EXERCISE INSTRUCTIONS: Copy the data that follows exactly, and include none of its images.

========================

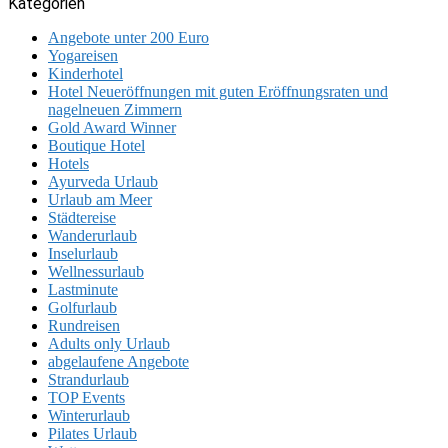
Kategorien
Angebote unter 200 Euro
Yogareisen
Kinderhotel
Hotel Neueröffnungen mit guten Eröffnungsraten und
nagelneuen Zimmern
Gold Award Winner
Boutique Hotel
Hotels
Ayurveda Urlaub
Urlaub am Meer
Städtereise
Wanderurlaub
Inselurlaub
Wellnessurlaub
Lastminute
Golfurlaub
Rundreisen
Adults only Urlaub
abgelaufene Angebote
Strandurlaub
TOP Events
Winterurlaub
Pilates Urlaub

========================

RESPONSE BELOW:
Kategorien
Angebote unter 200 Euro
Yogareisen
Kinderhotel
Hotel Neueröffnungen mit guten Eröffnungsraten und
nagelneuen Zimmern
Gold Award Winner
Boutique Hotel
Hotels
Ayurveda Urlaub
Urlaub am Meer
Städtereise
Wanderurlaub
Inselurlaub
Wellnessurlaub
Lastminute
Golfurlaub
Rundreisen
Adults only Urlaub
abgelaufene Angebote
Strandurlaub
TOP Events
Winterurlaub
Pilates Urlaub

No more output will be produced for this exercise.